▶ [Prompt] Search the data for "qida". Each line containing it is to be copied.
___ Provided information
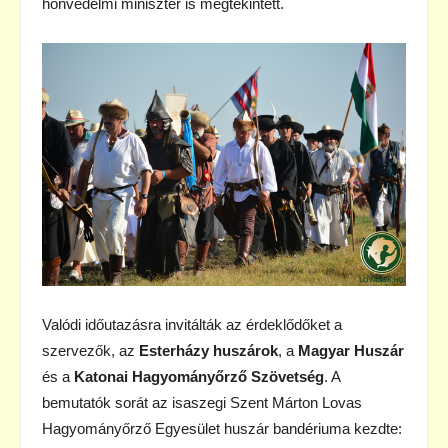
honvédelmi miniszter is megtekintett.
Valódi időutazásra invitálták az érdeklődőket a
szervezők, az
Esterházy huszárok
, a
Magyar Huszár
és a
Katonai Hagyományőrző Szövetség
. A
bemutatók sorát az isaszegi Szent Márton Lovas
Hagyományőrző Egyesület huszár bandériuma kezdte:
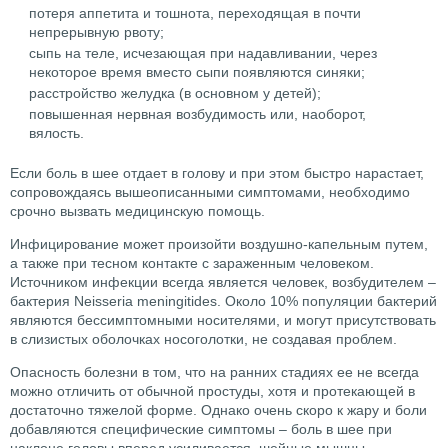
потеря аппетита и тошнота, переходящая в почти
непрерывную рвоту;
сыпь на теле, исчезающая при надавливании, через
некоторое время вместо сыпи появляются синяки;
расстройство желудка (в основном у детей);
повышенная нервная возбудимость или, наоборот,
вялость.
Если боль в шее отдает в голову и при этом быстро нарастает,
сопровождаясь вышеописанными симптомами, необходимо
срочно вызвать медицинскую помощь.
Инфицирование может произойти воздушно-капельным путем,
а также при тесном контакте с зараженным человеком.
Источником инфекции всегда является человек, возбудителем –
бактерия Neisseria meningitides. Около 10% популяции бактерий
являются бессимптомными носителями, и могут присутствовать
в слизистых оболочках носоголотки, не создавая проблем.
Опасность болезни в том, что на ранних стадиях ее не всегда
можно отличить от обычной простуды, хотя и протекающей в
достаточно тяжелой форме. Однако очень скоро к жару и боли
добавляются специфические симптомы – боль в шее при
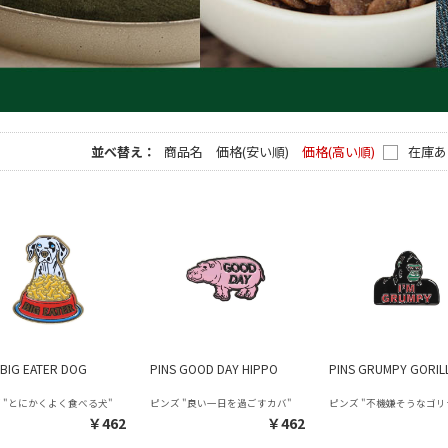
並べ替え：
商品名
価格(安い順)
価格(高い順)
在庫あ
 BIG EATER DOG
PINS GOOD DAY HIPPO
PINS GRUMPY GORIL
 "とにかくよく食べる犬"
ピンズ "良い一日を過ごすカバ"
ピンズ "不機嫌そうなゴリ
￥462
￥462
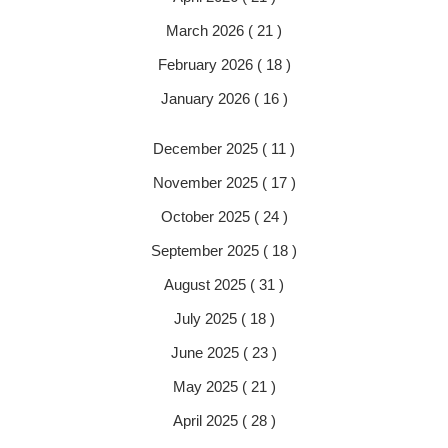
March 2026 ( 21 )
February 2026 ( 18 )
January 2026 ( 16 )
December 2025 ( 11 )
November 2025 ( 17 )
October 2025 ( 24 )
September 2025 ( 18 )
August 2025 ( 31 )
July 2025 ( 18 )
June 2025 ( 23 )
May 2025 ( 21 )
April 2025 ( 28 )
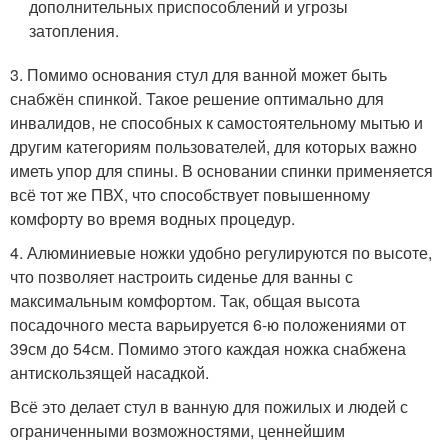
дополнительных приспособлений и угрозы
затопления.
3. Помимо основания стул для ванной может быть
снабжён спинкой. Такое решение оптимально для
инвалидов, не способных к самостоятельному мытью и
другим категориям пользователей, для которых важно
иметь упор для спины. В основании спинки применяется
всё тот же ПВХ, что способствует повышенному
комфорту во время водных процедур.
4. Алюминиевые ножки удобно регулируются по высоте,
что позволяет настроить сиденье для ванны с
максимальным комфортом. Так, общая высота
посадочного места варьируется 6-ю положениями от
39см до 54см. Помимо этого каждая ножка снабжена
антискользящей насадкой.
Всё это делает стул в ванную для пожилых и людей с
ограниченными возможностями, ценнейшим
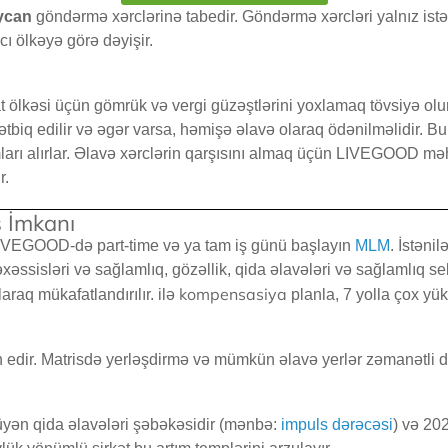
ycan
göndərmə xərclərinə tabedir. Göndərmə xərcləri yalnız istə
cı ölkəyə görə dəyişir.
 ölkəsi üçün gömrük və vergi güzəştlərini yoxlamaq tövsiyə olun
tbiq edilir və əgər varsa, həmişə əlavə olaraq ödənilməlidir. Bu
rı alırlar. Əlavə xərclərin qarşısını almaq üçün LIVEGOOD məhs
r.
 İmkanı
 LIVEGOOD-də part-time və ya tam iş günü başlayın
MLM
. İstəni
xəssisləri və sağlamlıq, gözəllik, qida əlavələri və sağlamlıq s
kompensasiya
raq mükafatlandırılır. ilə
planla, 7 yolla çox yük
 edir. Matrisdə yerləşdirmə və mümkün əlavə yerlər zəmanətli dey
yən qida əlavələri şəbəkəsidir (mənbə:
impuls dərəcəsi
) və 202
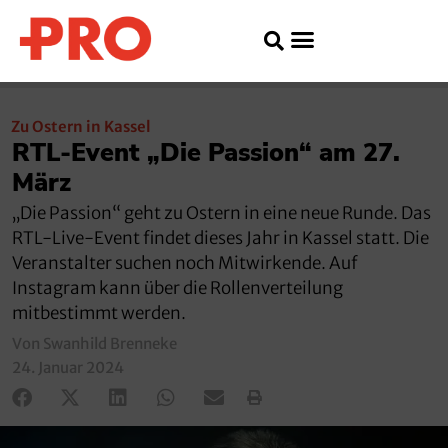
Zu Ostern in Kassel
RTL-Event „Die Passion“ am 27.
März
„Die Passion“ geht zu Ostern in eine neue Runde. Das
RTL-Live-Event findet dieses Jahr in Kassel statt. Die
Veranstalter suchen noch Mitwirkende. Auf
Instagram kann über die Rollenverteilung
mitbestimmt werden.
Von Swanhild Brenneke
24. Januar 2024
______
▶ [Your solution]
xəssisləri və sağlamlıq, gözəllik, qida əlavələri və sağlamlıq s
yən qida əlavələri şəbəkəsidir (mənbə:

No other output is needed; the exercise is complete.